Clinical trial identification
NCT03703297. Release date: 27 September 2018.
Editorial acknowledgement
Medical writing support for this abstract, under the direction of the authors, was provided by Steve Hill of Ashfield MedComms, an Inizio company, and was funded by AstraZeneca.
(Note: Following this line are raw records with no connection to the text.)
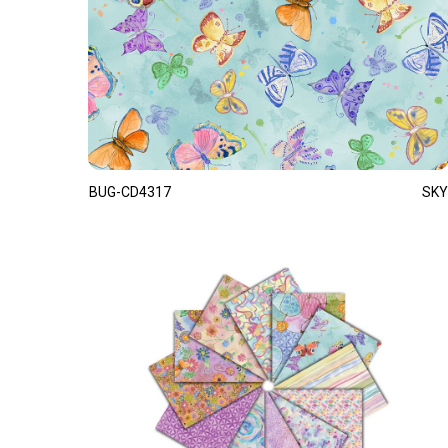
BUG-CD4317
SKY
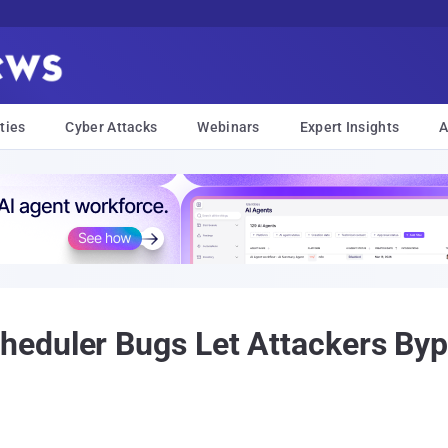
ties
Cyber Attacks
Webinars
Expert Insights
A
eduler Bugs Let Attackers By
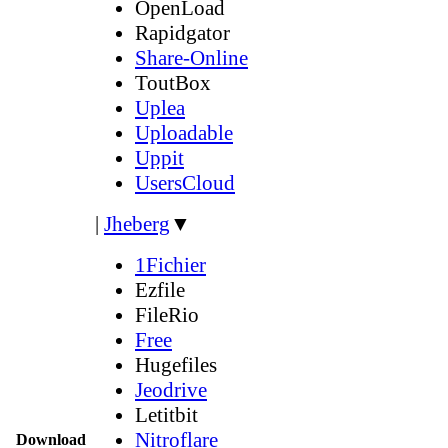
OpenLoad
Rapidgator
Share-Online
ToutBox
Uplea
Uploadable
Uppit
UsersCloud
|
Jheberg
▼
1Fichier
Ezfile
FileRio
Free
Hugefiles
Jeodrive
Letitbit
Nitroflare
Download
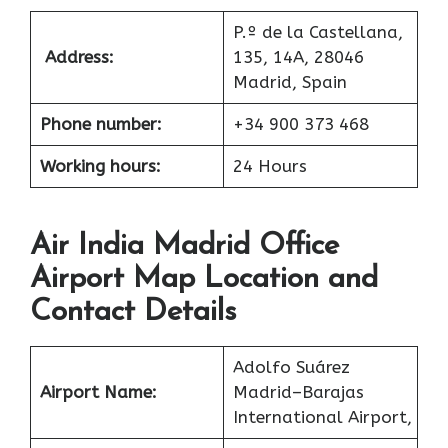
P.º de la Castellana,
Address:
135, 14A, 28046
Madrid, Spain
Phone number:
+34 900 373 468
Working hours:
24 Hours
Air India Madrid Office
Airport Map Location and
Contact Details
Adolfo Suárez
Airport Name:
Madrid–Barajas
International Airport,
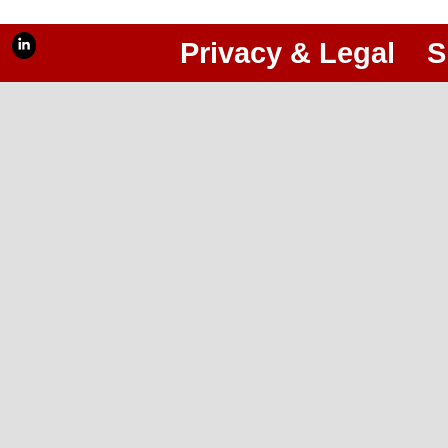
Privacy & Legal
S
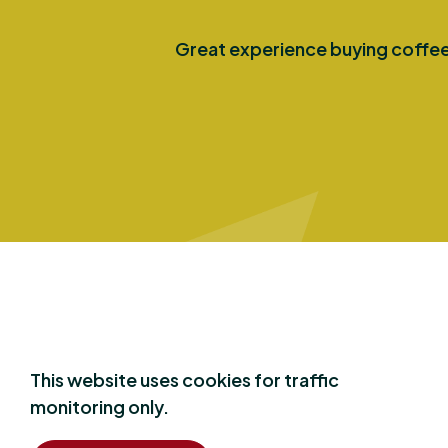
Great experience buying coffee 
Say
hello
This website uses cookies for traffic
monitoring only.
Have a question? We are happy to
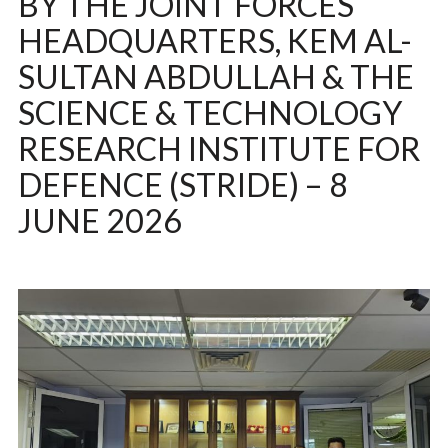
BY THE JOINT FORCES
HEADQUARTERS, KEM AL-
SULTAN ABDULLAH & THE
SCIENCE & TECHNOLOGY
RESEARCH INSTITUTE FOR
DEFENCE (STRIDE) – 8
JUNE 2026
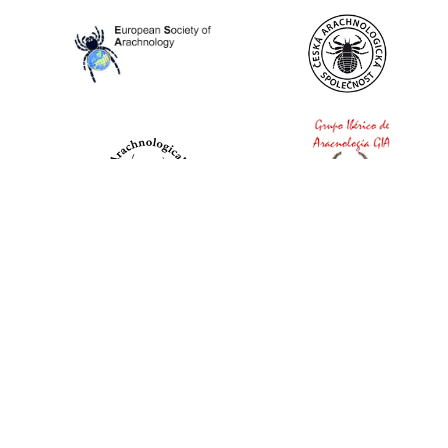
World Spider Catalog, 2026
Natural History Museum Bern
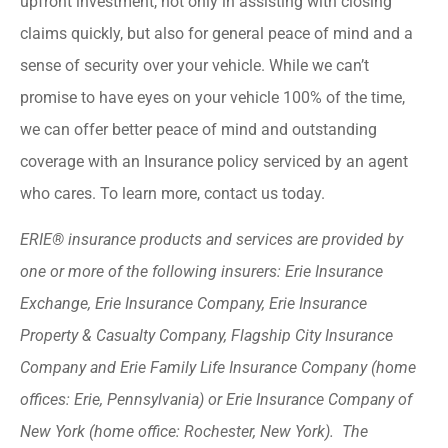
upfront investment, not only in assisting with closing
claims quickly, but also for general peace of mind and a
sense of security over your vehicle. While we can’t
promise to have eyes on your vehicle 100% of the time,
we can offer better peace of mind and outstanding
coverage with an Insurance policy serviced by an agent
who cares. To learn more, contact us today.
ERIE® insurance products and services are provided by
one or more of the following insurers: Erie Insurance
Exchange, Erie Insurance Company, Erie Insurance
Property & Casualty Company, Flagship City Insurance
Company and Erie Family Life Insurance Company (home
offices: Erie, Pennsylvania) or Erie Insurance Company of
New York (home office: Rochester, New York). The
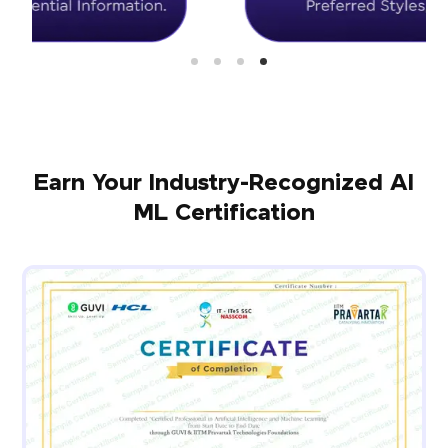
Earn Your Industry-Recognized AI
ML Certification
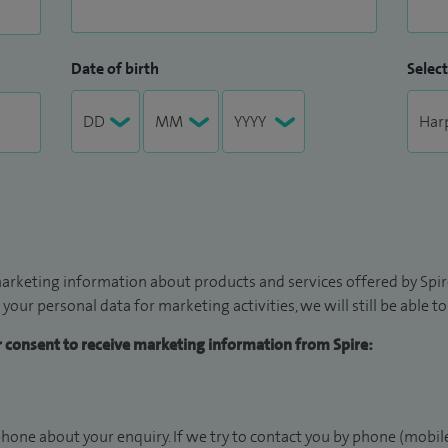
Date of birth
Select
arketing information about products and services offered by Spire
 your personal data for marketing activities, we will still be able 
ur consent to receive marketing information from Spire:
hone about your enquiry. If we try to contact you by phone (mobile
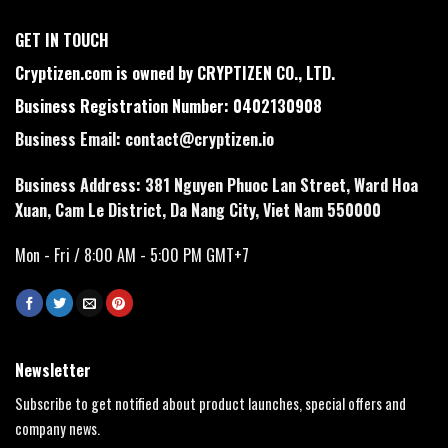
GET IN TOUCH
Cryptizen.com is owned by CRYPTIZEN CO., LTD.
Business Registration Number: 0402130908
Business Email:
contact@cryptizen.io
Business Address: 381 Nguyen Phuoc Lan Street, Ward Hoa
Xuan, Cam Le District, Da Nang City, Viet Nam 550000
Mon - Fri / 8:00 AM - 5:00 PM GMT+7
Newsletter
Subscribe to get notified about product launches, special offers and
company news.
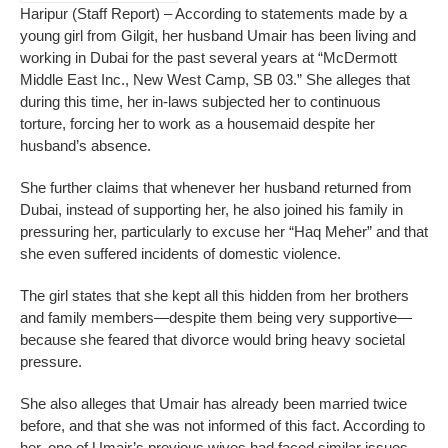
Haripur (Staff Report) – According to statements made by a
young girl from Gilgit, her husband Umair has been living and
working in Dubai for the past several years at “McDermott
Middle East Inc., New West Camp, SB 03.” She alleges that
during this time, her in-laws subjected her to continuous
torture, forcing her to work as a housemaid despite her
husband’s absence.
She further claims that whenever her husband returned from
Dubai, instead of supporting her, he also joined his family in
pressuring her, particularly to excuse her “Haq Meher” and that
she even suffered incidents of domestic violence.
The girl states that she kept all this hidden from her brothers
and family members—despite them being very supportive—
because she feared that divorce would bring heavy societal
pressure.
She also alleges that Umair has already been married twice
before, and that she was not informed of this fact. According to
her, one of Umair’s previous wives had faced similar issues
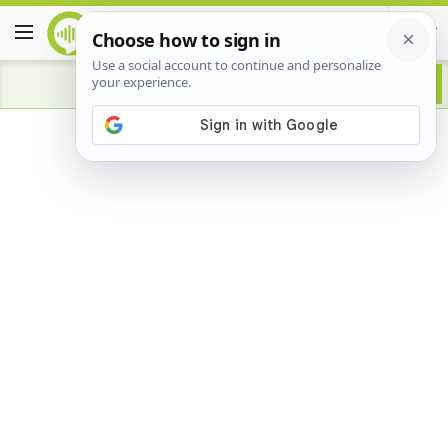
Advertisement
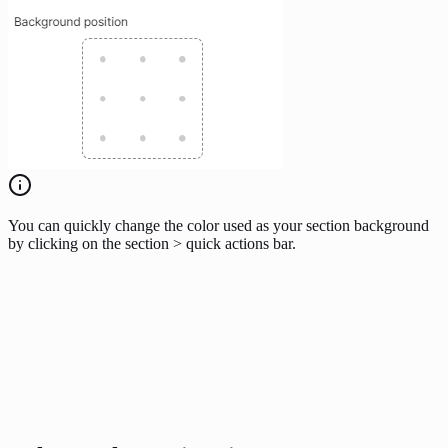
You can quickly change the color used as your section background
by clicking on the section > quick actions bar.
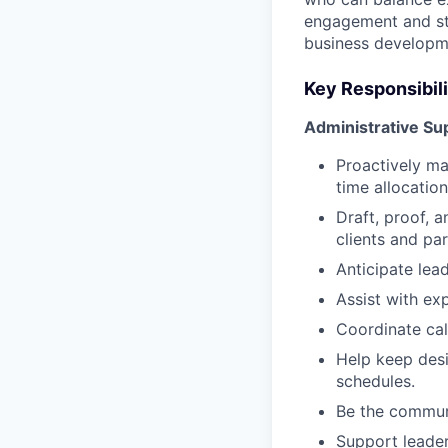
engagement and sta
business developme
Key Responsibili
Administrative Su
Proactively ma
time allocation
Draft, proof, 
clients and par
Anticipate lead
Assist with ex
Coordinate cale
Help keep desi
schedules.
Be the communi
Support leader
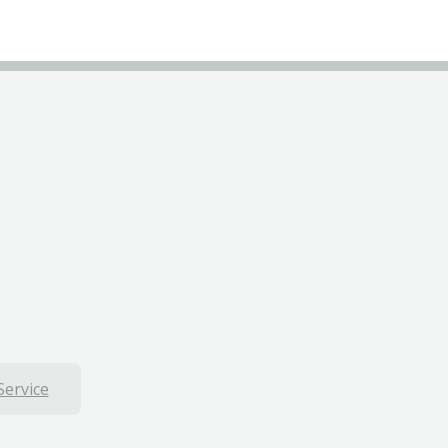
Service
Legal entity responsible for the study
AstraZeneca.
Funding
AstraZeneca.
Disclosure
S. Lu: Financial Interests, Personal, Advisory Role: AstraZeneca, Pfizer, Hutchison MediPharma, ZaiLab, GenomiCare, Novartis, Yuhan Corporation, Menarini, Mirati Therapeutics Inc, Daiichi Sankyo, Inc., D3 Bio Limited, Simcere, Takeda and Roche; Financial Interests, Personal, Invited Speaker: AstraZeneca, Roche, Hansoh; Financial Interests, Personal, Member of Board of Directors: Innovent Biologics, Inc.; Financial Interests, Personal, Research Grant: AstraZeneca, Hutchison, BMS, Heng Rui BeiGene, Roche, Hansoh; Financial Interests, Personal, Speaker’s Bureau: AstraZeneca, Roche, Hansoh. Y.S. Olivo: Financial Interests, Personal, Full or part-time Employment: AstraZeneca; Financial Interests, Personal, Stocks/Shares: AstraZeneca. S. Senan: Financial Interests, Personal, Advisory Board: AstraZeneca, MSD; Financial Interests, Personal, Principal Investigator: AstraZeneca; Financial Interests, Personal, Invited Speaker: AstraZeneca, MSD; Financial Interests, Personal, Officer: ETOP IBCSG Partners Foundation; Financial Interests, Personal, Research Grant: AstraZeneca; Financial Interests, Personal, Advisory Role: MSD. All other authors have declared no conflicts of interest.